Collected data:
━━━━━━━━━━━━━━━━
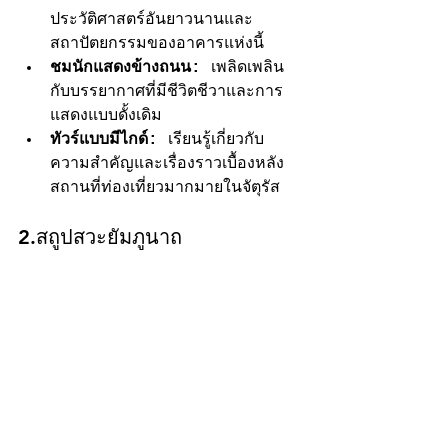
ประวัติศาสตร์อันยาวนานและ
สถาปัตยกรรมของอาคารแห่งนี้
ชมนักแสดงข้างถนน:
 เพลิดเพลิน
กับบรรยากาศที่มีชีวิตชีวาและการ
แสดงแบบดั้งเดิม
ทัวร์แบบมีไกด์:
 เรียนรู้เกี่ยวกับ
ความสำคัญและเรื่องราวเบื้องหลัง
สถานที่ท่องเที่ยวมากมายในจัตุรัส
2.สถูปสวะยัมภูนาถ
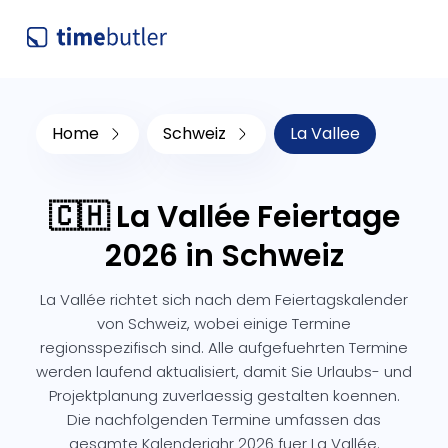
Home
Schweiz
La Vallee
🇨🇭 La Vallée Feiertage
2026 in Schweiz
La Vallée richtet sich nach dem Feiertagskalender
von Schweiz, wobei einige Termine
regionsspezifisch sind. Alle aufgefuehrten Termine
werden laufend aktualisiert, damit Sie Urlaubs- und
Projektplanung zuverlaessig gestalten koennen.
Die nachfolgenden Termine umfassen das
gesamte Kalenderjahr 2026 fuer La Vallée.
━━━━━━━━━━━━━━━━
The answer must be the line containing "Die nachfolgenden Termine umfassen das" and every line after it through the last line of the records above, repeated exactly.

Die nachfolgenden Termine umfassen das
gesamte Kalenderjahr 2026 fuer La Vallée.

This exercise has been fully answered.